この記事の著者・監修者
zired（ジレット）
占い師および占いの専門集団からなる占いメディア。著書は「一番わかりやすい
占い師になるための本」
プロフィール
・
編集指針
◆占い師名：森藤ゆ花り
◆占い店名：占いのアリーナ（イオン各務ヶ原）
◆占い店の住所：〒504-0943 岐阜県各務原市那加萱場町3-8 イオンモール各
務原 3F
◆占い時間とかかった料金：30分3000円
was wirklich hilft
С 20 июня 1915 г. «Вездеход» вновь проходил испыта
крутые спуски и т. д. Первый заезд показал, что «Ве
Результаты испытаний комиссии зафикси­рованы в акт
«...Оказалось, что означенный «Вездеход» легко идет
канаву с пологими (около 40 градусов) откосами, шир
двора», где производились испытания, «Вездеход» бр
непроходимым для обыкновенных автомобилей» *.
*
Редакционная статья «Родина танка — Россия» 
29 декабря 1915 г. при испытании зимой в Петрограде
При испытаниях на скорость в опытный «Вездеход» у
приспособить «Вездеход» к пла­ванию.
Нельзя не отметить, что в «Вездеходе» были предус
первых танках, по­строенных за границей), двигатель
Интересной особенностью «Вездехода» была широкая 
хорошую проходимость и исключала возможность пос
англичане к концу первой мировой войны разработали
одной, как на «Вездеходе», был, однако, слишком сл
...
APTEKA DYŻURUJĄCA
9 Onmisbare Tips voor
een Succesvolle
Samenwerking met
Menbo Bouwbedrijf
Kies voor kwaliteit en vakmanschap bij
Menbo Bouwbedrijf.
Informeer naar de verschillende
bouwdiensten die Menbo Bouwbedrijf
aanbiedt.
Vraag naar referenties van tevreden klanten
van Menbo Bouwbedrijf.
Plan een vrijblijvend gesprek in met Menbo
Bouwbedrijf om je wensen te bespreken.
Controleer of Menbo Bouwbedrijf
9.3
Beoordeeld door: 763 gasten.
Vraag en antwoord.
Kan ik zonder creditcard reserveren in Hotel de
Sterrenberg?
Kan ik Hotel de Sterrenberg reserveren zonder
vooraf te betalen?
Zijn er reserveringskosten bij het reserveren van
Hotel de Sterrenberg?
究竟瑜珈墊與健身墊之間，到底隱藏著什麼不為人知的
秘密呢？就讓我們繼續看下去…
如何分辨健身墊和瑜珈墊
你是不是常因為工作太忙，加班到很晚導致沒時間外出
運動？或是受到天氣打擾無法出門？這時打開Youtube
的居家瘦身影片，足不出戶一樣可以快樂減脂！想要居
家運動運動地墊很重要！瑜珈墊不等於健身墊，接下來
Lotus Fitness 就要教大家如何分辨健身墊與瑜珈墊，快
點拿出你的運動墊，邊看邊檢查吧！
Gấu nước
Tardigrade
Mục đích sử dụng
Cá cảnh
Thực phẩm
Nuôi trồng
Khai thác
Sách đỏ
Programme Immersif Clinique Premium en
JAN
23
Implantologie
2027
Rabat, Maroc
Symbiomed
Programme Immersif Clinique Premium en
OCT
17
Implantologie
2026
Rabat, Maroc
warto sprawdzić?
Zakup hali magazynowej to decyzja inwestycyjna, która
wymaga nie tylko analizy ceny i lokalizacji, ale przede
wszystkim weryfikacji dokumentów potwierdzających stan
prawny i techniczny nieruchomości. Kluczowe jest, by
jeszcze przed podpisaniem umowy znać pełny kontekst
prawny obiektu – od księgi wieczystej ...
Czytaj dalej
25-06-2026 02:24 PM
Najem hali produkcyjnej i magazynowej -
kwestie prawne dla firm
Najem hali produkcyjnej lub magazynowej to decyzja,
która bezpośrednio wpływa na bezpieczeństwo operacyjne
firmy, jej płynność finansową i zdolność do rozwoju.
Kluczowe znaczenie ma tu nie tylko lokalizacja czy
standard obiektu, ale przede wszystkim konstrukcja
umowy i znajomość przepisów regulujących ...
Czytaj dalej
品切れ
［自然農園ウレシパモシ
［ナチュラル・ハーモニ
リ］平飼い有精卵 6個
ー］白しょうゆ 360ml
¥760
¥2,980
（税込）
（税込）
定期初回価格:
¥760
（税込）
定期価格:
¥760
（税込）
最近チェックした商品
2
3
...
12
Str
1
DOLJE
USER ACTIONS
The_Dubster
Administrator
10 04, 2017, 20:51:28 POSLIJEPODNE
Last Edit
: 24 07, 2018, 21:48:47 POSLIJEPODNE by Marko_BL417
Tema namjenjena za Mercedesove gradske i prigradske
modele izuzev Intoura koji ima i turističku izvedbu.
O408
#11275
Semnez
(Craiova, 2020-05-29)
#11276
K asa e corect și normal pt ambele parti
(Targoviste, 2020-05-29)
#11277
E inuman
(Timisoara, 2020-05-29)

YOUR GOAL →
For this exercise, repeat exactly the lines of the data above from the one with "хорошую проходимость и" down to the one with "одной, как на", both end lines included.

EXERCISE SOLUTION →
хорошую проходимость и исключала возможность пос
англичане к концу первой мировой войны разработали
одной, как на «Вездеходе», был, однако, слишком сл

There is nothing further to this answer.